Japan’s plans to have a fleet of 20 F-15JSI fighter jets capable of firing cruise missiles to defend the Nansei island chain stretching southwest from Okinawa Prefecture, could be derailed by ballooning costs.
Japan’s plans to have a fleet of 20 F-15JSI fighter jets capable of firing cruise missiles to defend the Nansei island chain stretching southwest from Okinawa Prefecture, could be derailed by ballooning costs sources said to The Asahi Shimbun.
The goal of providing the Japan Air Self-Defense Force (JASDF) with 20 F-15s retrofitted to carry the cruise missiles by fiscal 2027 is clearly set by the Mid-Term Defense Program for the five-year period from fiscal 2019 until fiscal 2023.
But currently there is enough money for only two F-15JSIs: in fact the Defense Ministry sources acknowledged that only 10.8 billion yen ($103 million) was set aside in the fiscal 2019 budget for retrofitting the aircraft.
No money was set aside for retrofitting in the fiscal 2020 budget, and the ministry is not seeking such funds in the fiscal 2021 budget.
Since five years are needed from the time of initial budgetary outlays to actual delivery of the fighter jet, the plan for the fleet by fiscal 2027 could face lengthy delays.
Costs skyrocketed because of the preparing for the retrofitting: various expenses must be paid for design and testing, construction of a facility for the work, and purchases of equipment to carry out the production before companies can start manufacturing equipment commissioned by the Defense Ministry.
“Even at this late stage, we will still have no idea of what the total cost will come to,” a ministry official pointed out.
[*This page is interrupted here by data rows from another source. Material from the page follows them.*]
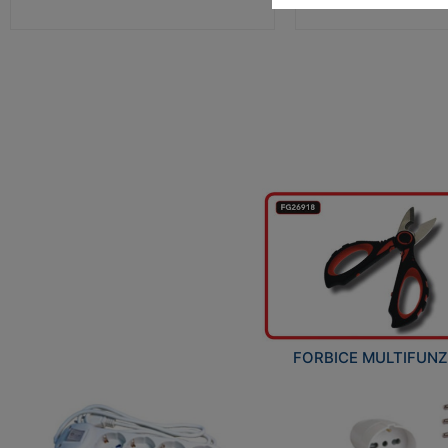
FORBICE MULTIFUN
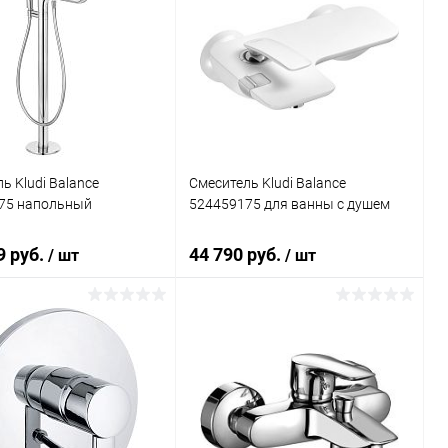
ь Kludi Balance
Смеситель Kludi Balance
75 напольный
524459175 для ванны с душем
9 руб.
44 790 руб.
/ шт
/ шт
В корзину
В корзину
ь в 1 клик
Сравнение
Купить в 1 клик
Сравнение
ранное
Под заказ
В избранное
Под заказ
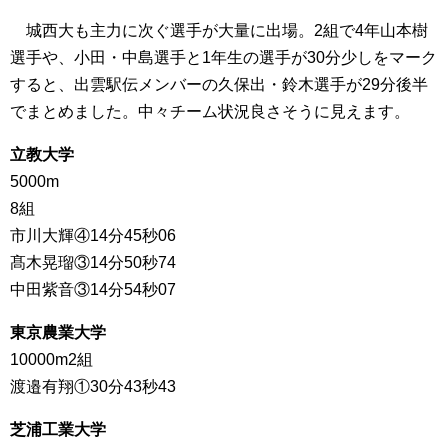
城西大も主力に次ぐ選手が大量に出場。2組で4年山本樹
選手や、小田・中島選手と1年生の選手が30分少しをマーク
すると、出雲駅伝メンバーの久保出・鈴木選手が29分後半
でまとめました。中々チーム状況良さそうに見えます。
立教大学
5000m
8組
市川大輝④14分45秒06
髙木晃瑠③14分50秒74
中田紫音③14分54秒07
東京農業大学
10000m2組
渡邉有翔①30分43秒43
芝浦工業大学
The preparatory expenses have become so large that a high-ranking Defense Ministry official said the ministry did not have enough funds for the actual retrofitting process.
And because of that retrofitting delay, Defense Ministry officials have also been unable to submit budget requests for the cruise missiles (that should be the JASSM-ER) that the F-15JSI fighter jets are supposed to carry.
It usually takes about two years from the signing of the contract for the cruise missile to delivery.
“The possibility exists that we will have no missiles on hand even if retrofitting of the first two fighter jets is completed,” a senior JASDF officer pointed out.
As we have already reported, Japan started to exploring the possibility of modifying the F-15J all-weather air superiority fighter to give it a ground strike capability by means of the JASSM-ER (Joint Air-to-Surface Standoff Missile – Extended Range) cruise missile in 2018.
Thanks to JASSM-ER standoff capabilities, Japan would be able to attack North Korea without approaching the country directly from the airspace over the Sea of Japan.
Using a more efficient engine and larger fuel volume in an airframe with the same external dimensions as the JASSM, the JASSM-ER features a range of over 575 miles (925 km) as compared to the JASSM’s range of about 230 miles (370 km).
Boeing has partnered with MHI in the defense arena since the 1950s. MHI produced under license the current Japan F-15J fleet of over 200 aircraft between 1980 and 2000, and will serve as prime contractor for the upgrade. Sojitz Corporation, a trading company that works with Boeing’s team in Japan, will support this effort.